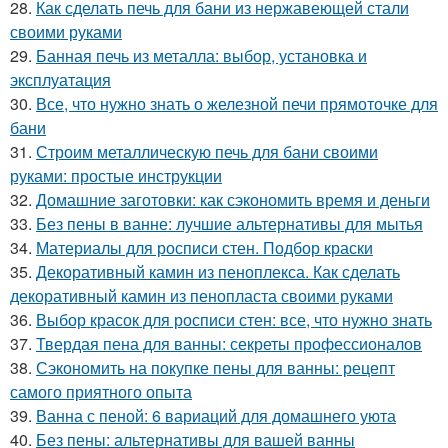
28.
Как сделать печь для бани из нержавеющей стали
своими руками
29.
Банная печь из металла: выбор, установка и
эксплуатация
30.
Все, что нужно знать о железной печи прямоточке для
бани
31.
Строим металлическую печь для бани своими
руками: простые инструкции
32.
Домашние заготовки: как сэкономить время и деньги
33.
Без пены в ванне: лучшие альтернативы для мытья
34.
Материалы для росписи стен. Подбор краски
35.
Декоративный камин из пеноплекса. Как сделать
декоративный камин из пенопласта своими руками
36.
Выбор красок для росписи стен: все, что нужно знать
37.
Твердая пена для ванны: секреты профессионалов
38.
Сэкономить на покупке пены для ванны: рецепт
самого приятного опыта
39.
Ванна с пеной: 6 вариаций для домашнего уюта
40.
Без пены: альтернативы для вашей ванны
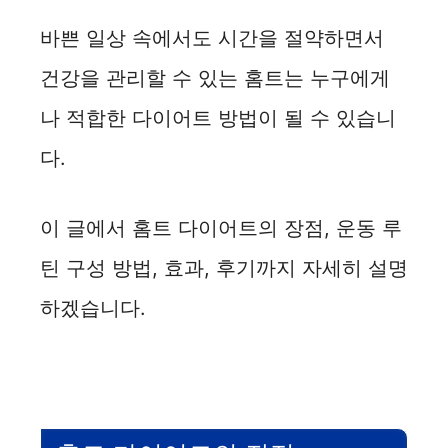
바쁜 일상 속에서도 시간을 절약하면서
건강을 관리할 수 있는 홈트는 누구에게
나 적합한 다이어트 방법이 될 수 있습니
다.
이 글에서 홈트 다이어트의 장점, 운동 루
틴 구성 방법, 효과, 후기까지 자세히 설명
하겠습니다.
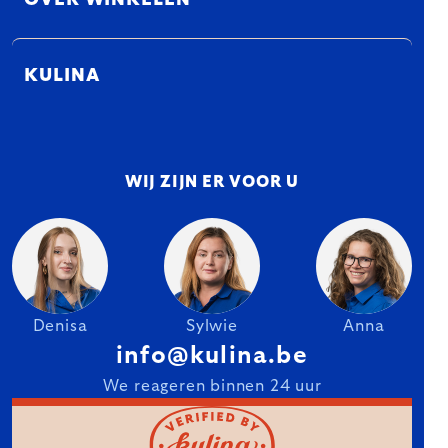
OVER WINKELEN
KULINA
WIJ ZIJN ER VOOR U
Denisa
Sylwie
Anna
info@kulina.be
We reageren binnen 24 uur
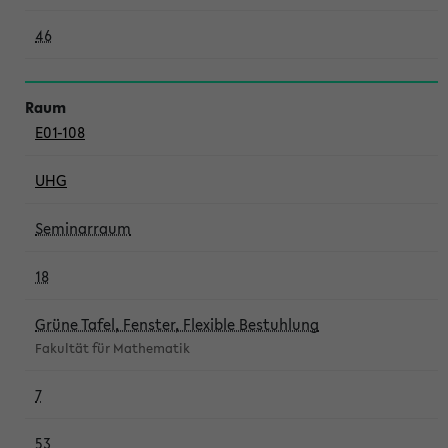
46
E01-108
UHG
Seminarraum
18
Grüne Tafel, Fenster, Flexible Bestuhlung
Fakultät für Mathematik
7
53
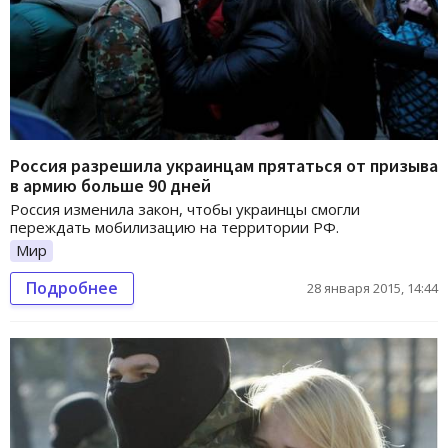
Россия разрешила украинцам прятаться от призыва
в армию больше 90 дней
Россия изменила закон, чтобы украинцы смогли
переждать мобилизацию на территории РФ.
Мир
Подробнее
28 января 2015, 14:44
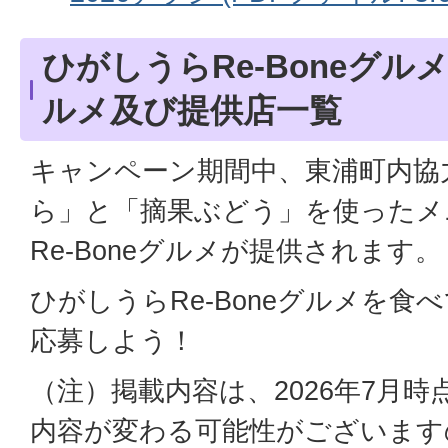
ひがしうらRe-Boneグ
ルメ及び提供店一覧
キャンペーン期間中、東浦町内協
ら」と「摘果ぶどう」を使ったメ
Re-Boneグルメが提供されます。
ひがしうらRe-Boneグルメを
応募しよう！
（注）掲載内容は、2026年7月
内容が変わる可能性がございます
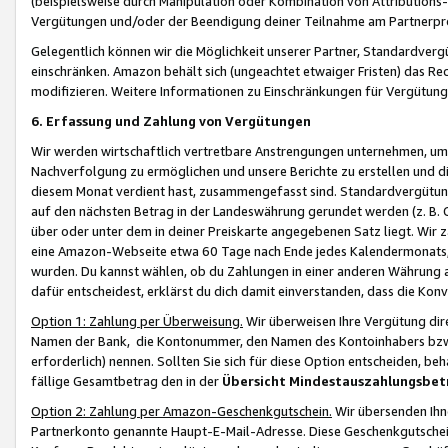
(beispielsweise durch Manipulation oder Kombination von Attributions-
Vergütungen und/oder der Beendigung deiner Teilnahme am Partnerp
Gelegentlich können wir die Möglichkeit unserer Partner, Standardv
einschränken. Amazon behält sich (ungeachtet etwaiger Fristen) das Re
modifizieren. Weitere Informationen zu Einschränkungen für Vergütung
6. Erfassung und Zahlung von Vergütungen
Wir werden wirtschaftlich vertretbare Anstrengungen unternehmen, um 
Nachverfolgung zu ermöglichen und unsere Berichte zu erstellen und di
diesem Monat verdient hast, zusammengefasst sind. Standardvergütung
auf den nächsten Betrag in der Landeswährung gerundet werden (z. B. C
über oder unter dem in deiner Preiskarte angegebenen Satz liegt. Wir
eine Amazon-Webseite etwa 60 Tage nach Ende jedes Kalendermonats, i
wurden. Du kannst wählen, ob du Zahlungen in einer anderen Währung
dafür entscheidest, erklärst du dich damit einverstanden, dass die K
Option 1: Zahlung per Überweisung.
Wir überweisen Ihre Vergütung dir
Namen der Bank, die Kontonummer, den Namen des Kontoinhabers bzw. a
erforderlich) nennen. Sollten Sie sich für diese Option entscheiden, be
fällige Gesamtbetrag den in der
Übersicht Mindestauszahlungsbet
Option 2: Zahlung per Amazon-Geschenkgutschein.
Wir übersenden Ihne
Partnerkonto genannte Haupt-E-Mail-Adresse. Diese Geschenkgutschei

-*-

> Task objective
What you return must match the records above exactly, minus any images.

> Completed exercise
28.
Как сделать печь для бани из нержавеющей стали
своими руками
29.
Банная печь из металла: выбор, установка и
эксплуатация
30.
Все, что нужно знать о железной печи прямоточке для
бани
31.
Строим металлическую печь для бани своими
руками: простые инструкции
32.
Домашние заготовки: как сэкономить время и деньги
33.
Без пены в ванне: лучшие альтернативы для мытья
34.
Материалы для росписи стен. Подбор краски
35.
Декоративный камин из пеноплекса. Как сделать
декоративный камин из пенопласта своими руками
36.
Выбор красок для росписи стен: все, что нужно знать
37.
Твердая пена для ванны: секреты профессионалов
38.
Сэкономить на покупке пены для ванны: рецепт
самого приятного опыта
39.
Ванна с пеной: 6 вариаций для домашнего уюта
40.
Без пены: альтернативы для вашей ванны
바쁜 일상 속에서도 시간을 절약하면서
건강을 관리할 수 있는 홈트는 누구에게
나 적합한 다이어트 방법이 될 수 있습니
다.
이 글에서 홈트 다이어트의 장점, 운동 루
틴 구성 방법, 효과, 후기까지 자세히 설명
하겠습니다.
OVER WINKELEN
KULINA
WIJ ZIJN ER VOOR U
Denisa
Sylwie
Anna
info@kulina.be
We reageren binnen 24 uur
46
E01-108
UHG
Seminarraum
18
Grüne Tafel, Fenster, Flexible Bestuhlung
Fakultät für Mathematik
7
53
Россия разрешила украинцам прятаться от призыва
в армию больше 90 дней
Россия изменила закон, чтобы украинцы смогли
переждать мобилизацию на территории РФ.
Мир
Подробнее
28 января 2015, 14:44
ひがしうらRe-Boneグ
ルメ及び提供店一覧
キャンペーン期間中、東浦町内協
ら」と「摘果ぶどう」を使ったメ
Re-Boneグルメが提供されます。
ひがしうらRe-Boneグルメを
応募しよう！
（注）掲載内容は、2026年7月
内容が変わる可能性がございます
(beispielsweise durch Manipulation oder Kombination von Attributions-
Vergütungen und/oder der Beendigung deiner Teilnahme am Partnerp
Gelegentlich können wir die Möglichkeit unserer Partner, Standardv
einschränken. Amazon behält sich (ungeachtet etwaiger Fristen) das Re
modifizieren. Weitere Informationen zu Einschränkungen für Vergütung
6. Erfassung und Zahlung von Vergütungen
Wir werden wirtschaftlich vertretbare Anstrengungen unternehmen, um 
Nachverfolgung zu ermöglichen und unsere Berichte zu erstellen und di
diesem Monat verdient hast, zusammengefasst sind. Standardvergütung
auf den nächsten Betrag in der Landeswährung gerundet werden (z. B. C
über oder unter dem in deiner Preiskarte angegebenen Satz liegt. Wir
eine Amazon-Webseite etwa 60 Tage nach Ende jedes Kalendermonats, i
wurden. Du kannst wählen, ob du Zahlungen in einer anderen Währung
dafür entscheidest, erklärst du dich damit einverstanden, dass die K
Option 1: Zahlung per Überweisung.
Wir überweisen Ihre Vergütung dir
Namen der Bank, die Kontonummer, den Namen des Kontoinhabers bzw. a
erforderlich) nennen. Sollten Sie sich für diese Option entscheiden, be
fällige Gesamtbetrag den in der
Übersicht Mindestauszahlungsbet
Option 2: Zahlung per Amazon-Geschenkgutschein.
Wir übersenden Ihne
Partnerkonto genannte Haupt-E-Mail-Adresse. Diese Geschenkgutschei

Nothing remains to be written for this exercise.